Saved entries
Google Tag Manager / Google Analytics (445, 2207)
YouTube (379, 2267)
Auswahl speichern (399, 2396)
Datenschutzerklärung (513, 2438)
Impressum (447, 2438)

Prompt:
The answer consists of every entry, returned exactly.

Task answer:
Google Tag Manager / Google Analytics (445, 2207)
YouTube (379, 2267)
Auswahl speichern (399, 2396)
Datenschutzerklärung (513, 2438)
Impressum (447, 2438)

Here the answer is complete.